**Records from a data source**
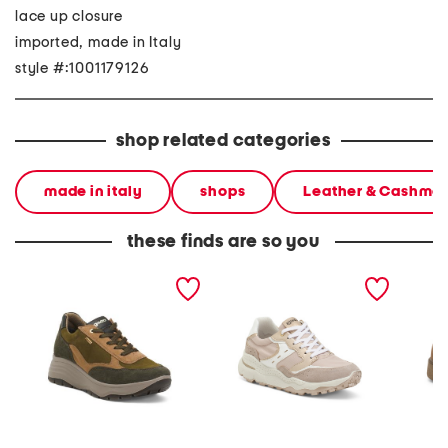
lace up closure
imported, made in Italy
style #:1001179126
shop related categories
made in italy
shops
Leather & Cashme
these finds are so you
made in italy suede and
made in italy suede and
made in
leather sneakers
leather sneakers
shearli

**PROBLEM TO SOLVE**
The job here is to find each line above with the word "made" and copy it.

**SOLUTION TO THIS TASK**
imported, made in Italy
made in italy
made in italy suede and
made in italy suede and
made in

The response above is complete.